Poursuivant notre quête sanctorale paritaire, nous fêtons le 15 août l'Assomption de la Vierge Marie et Saint Etienne de Hongrie.
Assomption de la Vierge Marie, Mère de Jésus-Christ (I
er siècle.)
ou la Dormition de la Mère de Dieu.
"Tous d'un même coeur, étaient assidus à la prière, avec quelques femmes, dont Marie, mère de Jésus et avec ses frères." (
Actes 1. 14) Telle
est la dernière mention explicite dans le Nouveau Testament, de Marie,
dont on sait qu'après la mort de Jésus, le disciple Jean l'a prise chez
lui. Que devient-elle alors? Une tradition la fait vivre quelque temps
avec Jean à Ephèse. Mais c'est sans doute à Jérusalem qu'elle termine
son séjour terrestre. D'après des récits apocryphes remontant au Ve
siècle, les apôtres furent mystérieusement avertis de se retrouver à
Jérusalem. Ils purent alors entourer la Mère de Dieu lors de ses
derniers instants et de sa Dormition. Trois jours après sa mort, les
anges enlevèrent le corps ressuscité de Marie vers le ciel. L'événement
marial de ce jour correspond à la fois à la mort, à la résurrection et à
l'Ascension du Christ. Au VIe siècle, l'empereur byzantin étend à
l'ensemble de l'Église byzantine une fête mariale le 15 août et lui
donne le nom de Dormition de la Mère de Dieu. Cette fête se répand
ensuite dans l'Église universelle. En Occident elle prend le nom
d'Assomption.
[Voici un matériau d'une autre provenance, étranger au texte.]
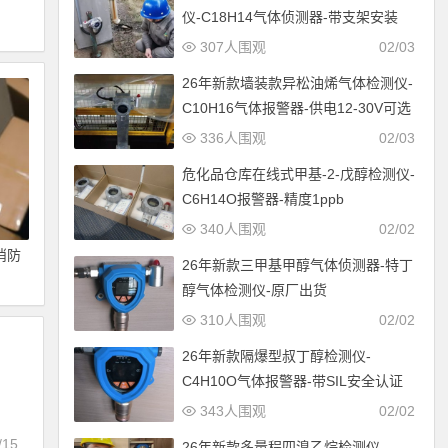
仪-C18H14气体侦测器-带支架安装
307人围观
02/03
26年新款墙装款异松油烯气体检测仪-
C10H16气体报警器-供电12-30V可选
336人围观
02/03
危化品仓库在线式甲基-2-戊醇检测仪-
C6H14O报警器-精度1ppb
340人围观
02/02
消防
26年新款三甲基甲醇气体侦测器-特丁
醇气体检测仪-原厂出货
310人围观
02/02
26年新款隔爆型叔丁醇检测仪-
C4H10O气体报警器-带SIL安全认证
343人围观
02/02
/15
26年新款多量程四溴乙烷检测仪-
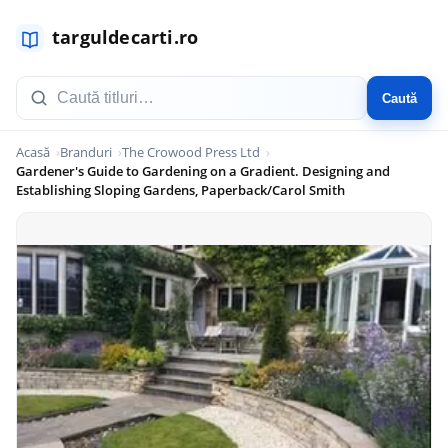
Caută
Acasă
Branduri
The Crowood Press Ltd
Gardener's Guide to Gardening on a Gradient. Designing and
Establishing Sloping Gardens, Paperback/Carol Smith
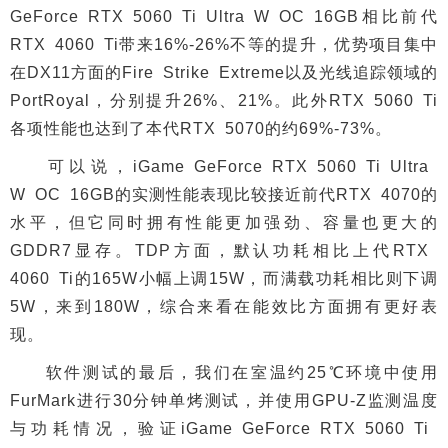
GeForce RTX 5060 Ti Ultra W OC 16GB相比前代
RTX 4060 Ti带来16%-26%不等的提升，优势项目集中
在DX11方面的Fire Strike Extreme以及光线追踪领域的
PortRoyal，分别提升26%、21%。此外RTX 5060 Ti
各项性能也达到了本代RTX 5070的约69%-73%。
可以说，iGame GeForce RTX 5060 Ti Ultra
W OC 16GB的实测性能表现比较接近前代RTX 4070的
水平，但它同时拥有性能更加强劲、容量也更大的
GDDR7显存。TDP方面，默认功耗相比上代RTX
4060 Ti的165W小幅上调15W，而满载功耗相比则下调
5W，来到180W，综合来看在能效比方面拥有更好表
现。
软件测试的最后，我们在室温约25℃环境中使用
FurMark进行30分钟单烤测试，并使用GPU-Z监测温度
与功耗情况，验证iGame GeForce RTX 5060 Ti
Les deux dénominations ne font que mettre l'accent sur
deux aspects du même mystère. La
Vierge Marie, depuis 1638, sous le règne de Louis XIII, est la patronne de la France, patronage confirmé par le Pape Pie XI le 2 mars 1922 (source Nominis).
Saint Etienne de Hongrie
(✝ 1038) Roi
de Hongrie, il fut le premier à consacrer un royaume à la Vierge Marie.
Né sous le nom de Vajk à
Esztergom (
Grande-principauté de Hongrie) vers 975, il avait été baptisé lors de la conversion de son père Géza vers 982. Il
épousa
sainte Gisèle,
la soeur de l'empereur d'Allemagne Henri II. Couronné roi de Hongrie
avec l'approbation du pape Sylvestre II (Gerbert), il consacra les quarante années
de son règne à organiser et christianiser son nouveau royaume, fondant
huit évêchés et de nombreux monastères, faisant venir des missionnaires
de Bavière ou de Bohême, construisant de nombreuses églises pour les
fidèles. Il a laissé le souvenir d'un grand roi, d'un homme
irréprochable et d'une immense bonté. C'est de leur fils cadet
saint Émeric qu'il nous est parvenu le plus d'informations. Le martyrologe romain fait mémoire de saint Étienne de Hongrie le 16 août. Il est décédé le 15 août 1038 qui est donc
sa naissance au ciel et sa fête. Il a été canonisé le 20 août 1083 par le pape Saint Grégoire VII. Étienne est vénéré comme le
saint patron de la Hongrie et comme le protecteur des rois, des
maçons, des
tailleurs de pierre et des enfants souffrant de maladies mortelles. La canonisation d'Étienne est reconnue par l'
Église orthodoxe en 2000 par le patriarche
Bartholomée Ier de Constantinople. (sources Nominis et Wikipedia).